• Stirner73
    3
    2


    I'm sorry if this question has been asked before.

    My question regards the apparent double nature of the term 'a priori' in Kant's Critique of pure reason. Namely, as a presupposition for experience and also as independent of experience.

    On one hand, in the Transcendental aesthetics, Kant consideres space and time as pure - a priori - intuitions, i.e. they're presupposed for the possibility of experience in general. In other words, experience as a whole would not be possible without them (space and time).

    On the other hand, Kant uses the expression to describe a certain type of judgments, particularly, Synthetic a priori judgments. These judgments are characterised as independent of experience. The best examples of this kind of judgments are the ones we found in Euclidean geometry, which are not modifiable by experience, and hence not up to empirical verification, but they're not derivative of concepts either.

    Is the difference between this two considerations of the same term a legitimate interpretation? I ask because with the advent of non Euclidean geometries and the Theory of relativity, we know that the Synthetic a priori judgments present in classical (Newtonian) mechanics and Euclidean geometries work only in those frames of references. The status of space and time as a priori intuitions however would still remain valid in any geometry or physical model. Would that be a correct assessment in your view? I can't seem to find any contradiction between those two statements. What do you think?

    Many thanks!
  • Wayfarer
    22.5k
    Welcome to the forum. I think that's a very perceptive question.

    However, I'm not sure that the two uses of the term 'a priori' conflict.

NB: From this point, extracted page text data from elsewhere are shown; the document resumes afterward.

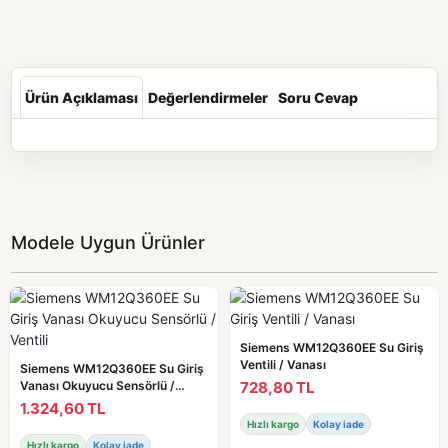
Ürün Açıklaması
Değerlendirmeler
Soru Cevap
Modele Uygun Ürünler
Siemens WM12Q360EE Su Giriş
Ventili / Vanası
Siemens WM12Q360EE Su Giriş
728,80 TL
Vanası Okuyucu Sensörlü /
Ventili
1.324,60 TL
Hızlı kargo
Kolay iade
Hızlı kargo
Kolay iade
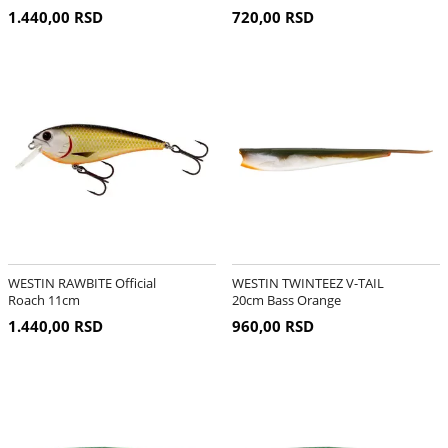
1.440,00 RSD
720,00 RSD
WESTIN RAWBITE Official
WESTIN TWINTEEZ V-TAIL
Roach 11cm
20cm Bass Orange
1.440,00 RSD
960,00 RSD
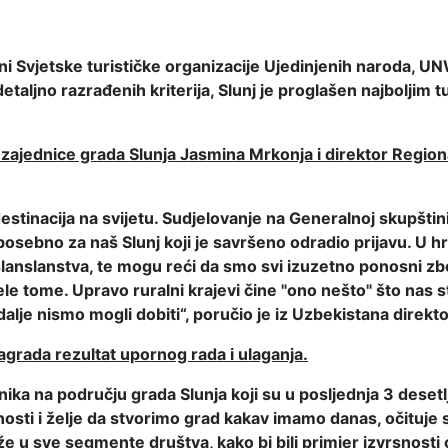
ini Svjetske turističke organizacije Ujedinjenih naroda,
aljno razrađenih kriterija, Slunj je proglašen najboljim tu
 zajednice grada Slunja Jasmina Mrkonja i direktor Region
h destinacija na svijetu. Sudjelovanje na Generalnoj skupšti
a posebno za naš Slunj koji je savršeno odradio prijavu. U 
oslanslanstva, te mogu reći da smo svi izuzetno ponosni zb
le tome. Upravo ruralni krajevi čine "ono nešto" što nas s
 dalje nismo mogli dobiti“, poručio je iz Uzbekistana direk
agrada rezultat upornog rada i ulaganja.
ika na području grada Slunja koji su u posljednja 3 desetl
ornosti i želje da stvorimo grad kakav imamo danas, očituj
laže u sve segmente društva, kako bi bili primjer izvrsnos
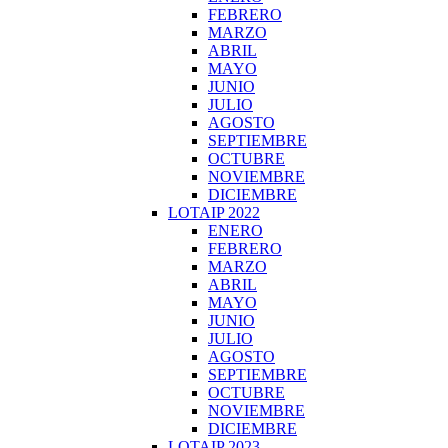
FEBRERO
MARZO
ABRIL
MAYO
JUNIO
JULIO
AGOSTO
SEPTIEMBRE
OCTUBRE
NOVIEMBRE
DICIEMBRE
LOTAIP 2022
ENERO
FEBRERO
MARZO
ABRIL
MAYO
JUNIO
JULIO
AGOSTO
SEPTIEMBRE
OCTUBRE
NOVIEMBRE
DICIEMBRE
LOTAIP 2023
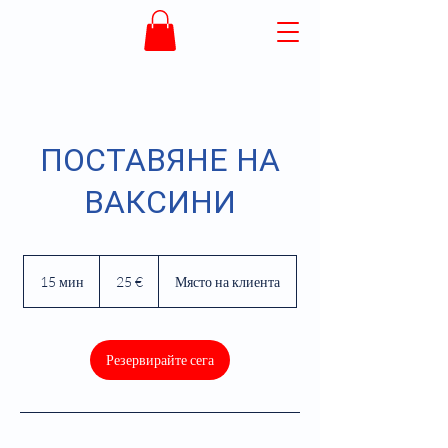
ПОСТАВЯНЕ НА
ВАКСИНИ
25
евро
15 мин
1
25 €
Място на клиента
5
м
и
н
Резервирайте сега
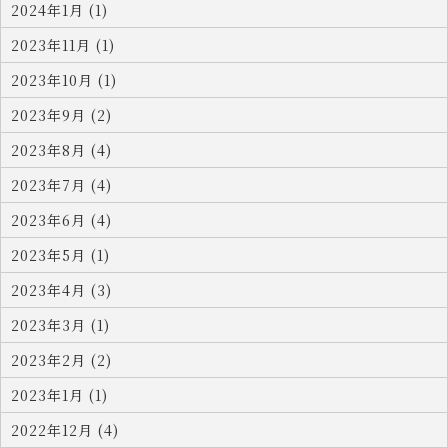
2024年1月 (1)
2023年11月 (1)
2023年10月 (1)
2023年9月 (2)
2023年8月 (4)
2023年7月 (4)
2023年6月 (4)
2023年5月 (1)
2023年4月 (3)
2023年3月 (1)
2023年2月 (2)
2023年1月 (1)
2022年12月 (4)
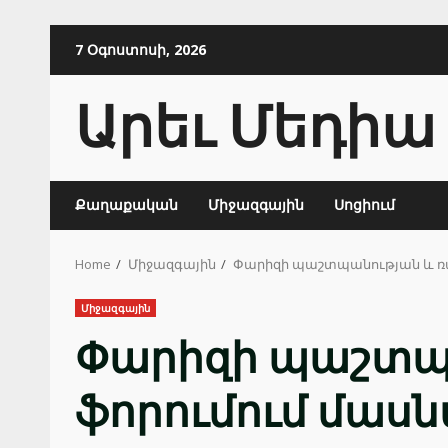
Skip
7 Օգոստոսի, 2026
to
content
Արեւ Մեդիա
Քաղաքական
Միջազգային
Սոցիում
Home
Միջազգային
Փարիզի պաշտպանության և ռա
Միջազգային
Փարիզի պաշտպ
ֆորումում մասն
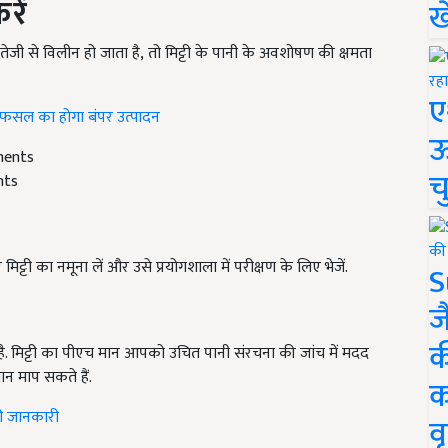
रें
ख
त तेजी से विलीन हो जाता है
,
तो मिट्टी के पानी के अवशोषण की क्षमता
ए
, फसल का होगा बंपर उत्पादन
ऊ
च
nts
ट्टी का नमूना लें और उसे प्रयोगशाला में परीक्षण के लिए भेजें.
S
ज
क
ै. मिट्टी का पीएच मान आपको उचित पानी संरचना की जांच में मदद
न माप सकते हैं.
क
पूरी जानकारी
वृ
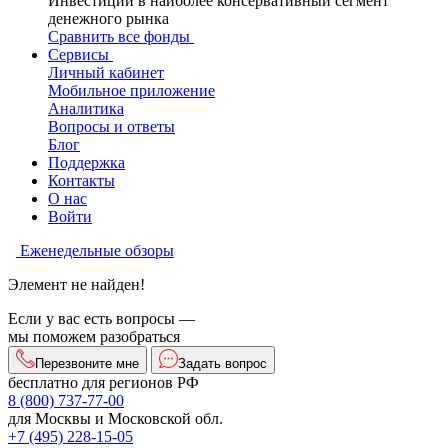
Инвестиции в наиболее консервативный сегмент
денежного рынка
Сравнить все фонды
Сервисы
Личный кабинет
Мобильное приложение
Аналитика
Вопросы и ответы
Блог
Поддержка
Контакты
О нас
Войти
Еженедельные обзоры
Элемент не найден!
Если у вас есть вопросы —
мы поможем разобраться
Перезвоните мне
Задать вопрос
бесплатно для регионов РФ
8 (800) 737-77-00
для Москвы и Московской обл.
+7 (495) 228-15-05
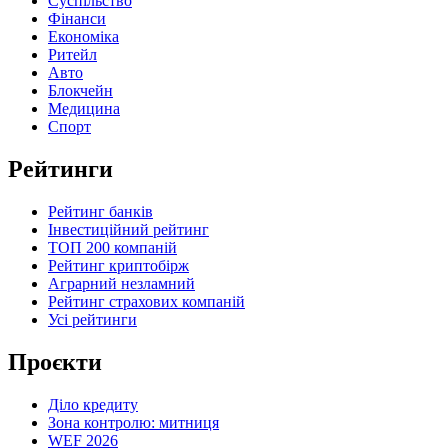
Суспільство
Фінанси
Економіка
Ритейл
Авто
Блокчейн
Медицина
Спорт
Рейтинги
Рейтинг банків
Інвестиційний рейтинг
ТОП 200 компаній
Рейтинг криптобірж
Аграрний незламний
Рейтинг страхових компаній
Усі рейтинги
Проєкти
Діло кредиту
Зона контролю: митниця
WEF 2026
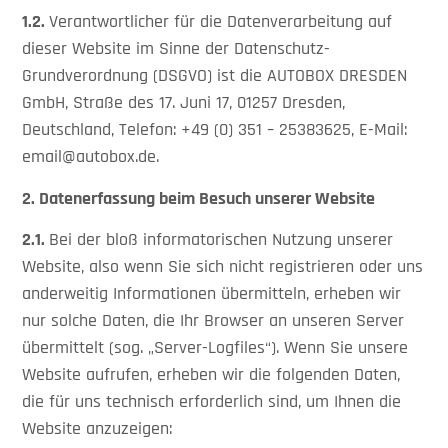
1.2.
Verantwortlicher für die Datenverarbeitung auf
dieser Website im Sinne der Datenschutz-
Grundverordnung (DSGVO) ist die AUTOBOX DRESDEN
GmbH, Straße des 17. Juni 17, 01257 Dresden,
Deutschland, Telefon: +49 (0) 351 – 25383625, E-Mail:
email@autobox.de.
2. Datenerfassung beim Besuch unserer Website
2.1.
Bei der bloß informatorischen Nutzung unserer
Website, also wenn Sie sich nicht registrieren oder uns
anderweitig Informationen übermitteln, erheben wir
nur solche Daten, die Ihr Browser an unseren Server
übermittelt (sog. „Server-Logfiles“). Wenn Sie unsere
Website aufrufen, erheben wir die folgenden Daten,
die für uns technisch erforderlich sind, um Ihnen die
Website anzuzeigen:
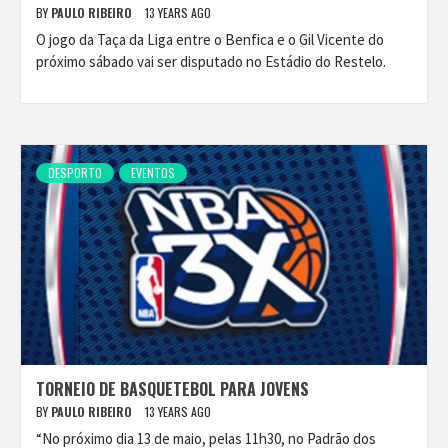
BY
PAULO RIBEIRO
13 YEARS AGO
O jogo da Taça da Liga entre o Benfica e o Gil Vicente do
próximo sábado vai ser disputado no Estádio do Restelo.
DESPORTO
EVENTOS
TORNEIO DE BASQUETEBOL PARA JOVENS
BY
PAULO RIBEIRO
13 YEARS AGO
“No próximo dia 13 de maio, pelas 11h30, no Padrão dos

In the case of the intuitions, they're 'prior' in the sense that they underlie and inform any and all judgements about phenomena.

    Synthetic a priori judgements are those which, unlike analytic a priori judgements, the conclusion is not already stated in the premises. It was the fact that such judgements can be made at all, which is one of the motivations for the Critique of Pure Reason. Geometry was said by Kant to be one discipline in which such judgements are particularly important.

    But the reason geometric axioms generally are independent of experience is because they are grounded in pure thought or logic. That insight, in turn, is descended from the broadly Platonist notion that mathematical truths and the truths of reason are of a higher order than the empirical because they are known directly through reason, rather than being mediated by sense experience. They are truths, in other words, which are thought to hold in all possible worlds (although, as you indicate, since Kant's time the idea of a reference frame has been discovered, which is seen to cast doubt on such ideas.)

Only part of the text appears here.